Не может сам себя назвать глагол,
и вызвать к жизни действие, хотя,
пожалуй нечто в этом роде, порой случается,
тогда бездушные глаголы в безымянной бездне
оставшись в небытии без сущностей своих
начнут безумствовать, представь себе, стихийность обретая
слепых, свирепых делателей нечта,
титанов и сторуких бриареев. Этот образ
я подобрал в попытке показать
возможность действия  без цели и субъекта.
Как если бы самим собой свершалось нечто,
случайное бессмысленное действо,
берущее в себе самом свое начало
не знающее формы или ритма. Можно ль утверждать,
что никогда и ничего само собою
не может статься? Но одна из титанид
настойчиво влекущая друг к другу
гипотетически возможные тела и даже
иные сущности, или же напротив,
друг ото друга гонящая их,
сильнейшая из всех пожалуй даже,
способна, говорят, из ничего,
самой собою только наполнять
и созидать несчетные миры, такое мнение,
бытует в совершенно разных, далеких друг от друга
построениях.
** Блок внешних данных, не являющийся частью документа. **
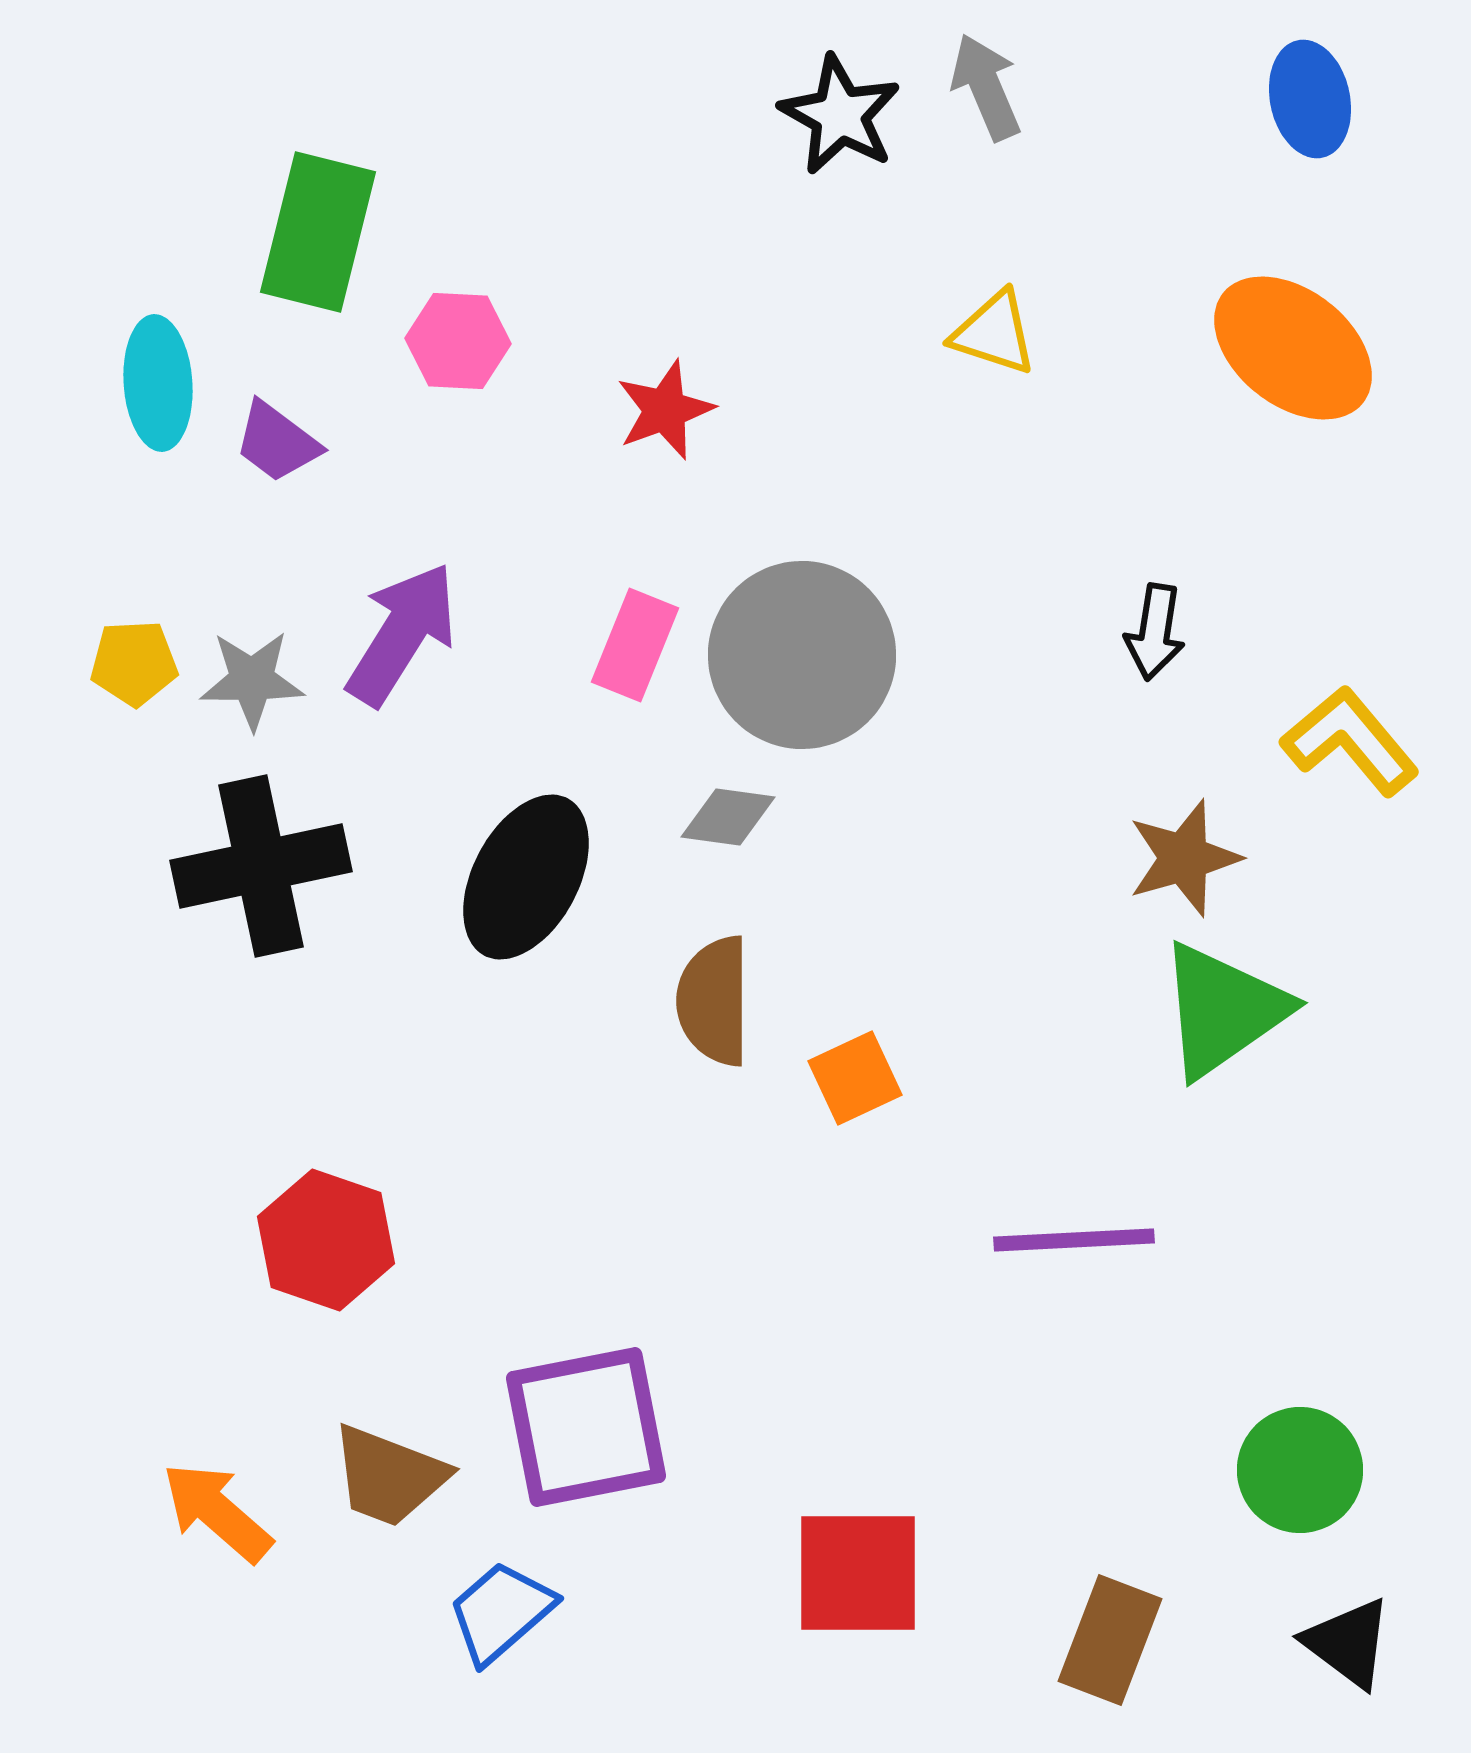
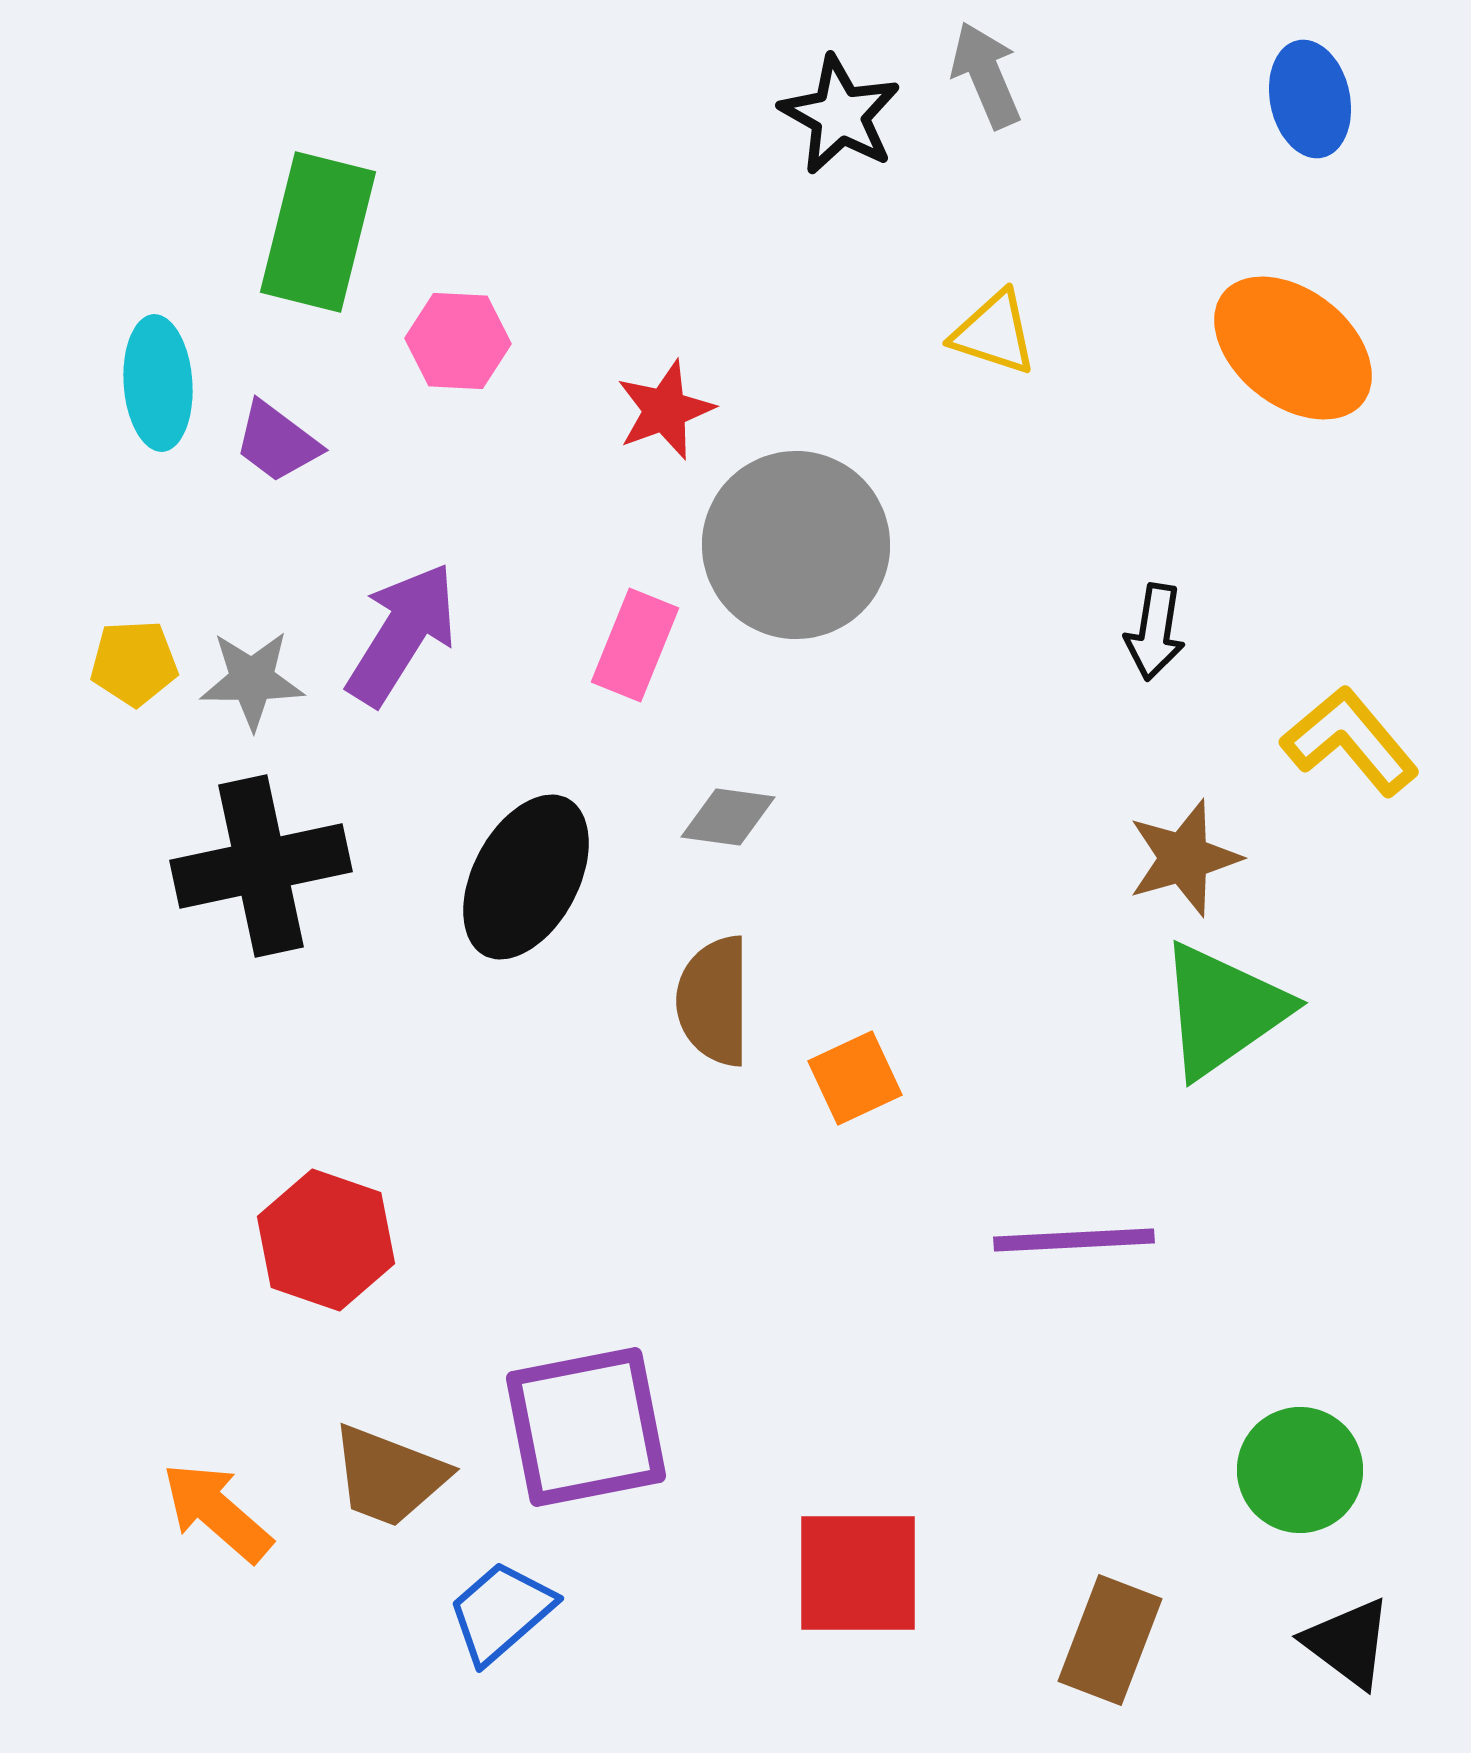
gray arrow: moved 12 px up
gray circle: moved 6 px left, 110 px up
Ты слышала, быть может про нее
не может перестать она, не может
творить бесчинства разные, но то
не стоит принимать за слабость
не превозносится она и не кичится,
не может ослабеть никак, стремится
самой собою заменить ничтожность
и ужасы обыденности жизни,
не восторгается никчемной лжи
когда иные радостно гогочут
но радуется истине покуда
та не становится прибежищем зануд.
Я чувствую порой ее влечение
меня к тебе, меня к далеким облакам,
к прозрачной дымке леса на закате,
и красоте математических идей
и будучи привязанным к тебе
меня к себе она привязывает крепко.
Не знаю, может быть иное действо
способно будет так же созидать
на произвол судьбы оставленное, впрочем,
скорей всего едва ли, попытавшись
пример придумать или оправдать
такую точку зрения не вижу
здесь никаких возможностей. Возможно,
все остальное недостаточно сложно
конкретно слишком, объяснимо, представимо,
закономерно до того, что можно
излишне ясно предсказать конец
вращению, движению, терпению.
Нет точек роста, нет зацепок для
того что бы само движение становилось
и обрастало смыслом становления.
Глагол, движение, действие, стремление
плывет в потоке времени к свершению,
но пребывает неизменно титанида
и время служит ей, как испытание тем,
кому она предстала обнаженной.
Вот титанида вечно пребывает
в бурлении страстей и длится
во времени подобно жизни сада
неведомого где предание положило
исток потокам четырем, клокочут
потоки времени в четыре стороны
земли, пространства, разделяющего земли,
как бы лежащие в пространстве всей земли.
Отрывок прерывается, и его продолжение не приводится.